III. Judicial History
A. Quebec Superior Court
[5] Lacoursière J. dismissed Mr. Breslaw’s motion for authorization to institute a class action: 2006 QCCS 5503, [2006] Q.J. No. 13747 (QL). In his view, according to what he considered to be a well‑established line of authority and to the very words of Quebec’s Code of Civil Procedure, R.S.Q., c. C‑25, his role at the authorization stage was limited to determining whether the motion met the four conditions set out in art. 1003 of the Code. He held that, although the motion did meet the other requirements of art. 1003, it was inconsistent with art. 1003(b), as the facts alleged did not seem to justify the conclusions sought. In other words, Mr. Breslaw had not made out a prima facie case, as required by the Code of Civil Procedure. In Lacoursière J.’s opinion, Mr. Breslaw’s reasoning did not lead to a refund of the property taxes (paras. 84‑87). The declaration of inconsistency he sought could not place the city under an obligation to refund money to the group members. The judge stated that he could not on his own initiative amend so as to enhance the applicant’s conclusions at the authorization stage (paras. 97‑98). He added that in the circumstances, a class action did not offer more advantages than an individual action in nullity. On this point, he referred to the case law of the Quebec Court of Appeal, which I summarize in my reasons in Marcotte and Usinage Pouliot.
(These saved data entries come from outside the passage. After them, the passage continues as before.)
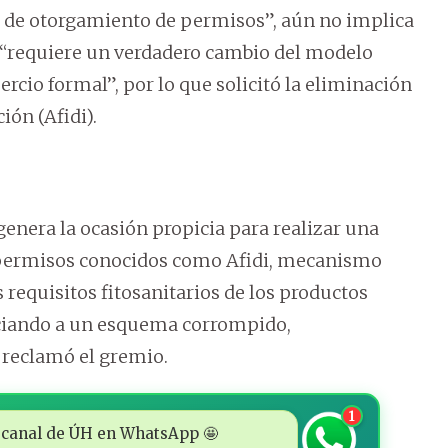
l de otorgamiento de permisos”, aún no implica
o, “requiere un verdadero cambio del modelo
rcio formal”, por lo que solicitó la eliminación
ión (Afidi).
enera la ocasión propicia para realizar una
s permisos conocidos como Afidi, mecanismo
s requisitos fitosanitarios de los productos
iciando a un esquema corrompido,
, reclamó el gremio.
1
 al canal de ÚH en WhatsApp 🤩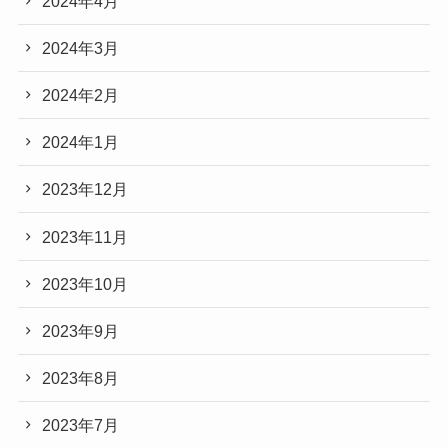
2024年4月
2024年3月
2024年2月
2024年1月
2023年12月
2023年11月
2023年10月
2023年9月
2023年8月
2023年7月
B. Quebec Court of Appeal (Nuss, Morissette and Côté JJ.A.)
[6] The Court of Appeal dismissed Mr. Breslaw’s appeal: 2007 QCCA 1542, [2007] Q.J. No. 12620 (QL). It held that the principles enunciated in the judgment in Marcotte v. Longueuil (Ville de), 2007 QCCA 866, [2007] R.J.Q. 1467, were dispositive of the appeal. A class action was not an option. Like the judge at first instance, the Court of Appeal noted that the conclusions being sought were not executory.
IV. Analysis
[7] The appeal raises questions similar to those I discuss in my reasons in Marcotte and Usinage Pouliot. The only difference is the appellant’s request, in the conclusions he seeks in the motion for authorization, that the municipal by‑laws imposing the property taxes be declared to be inconsistent with the Charter of Ville de Montréal.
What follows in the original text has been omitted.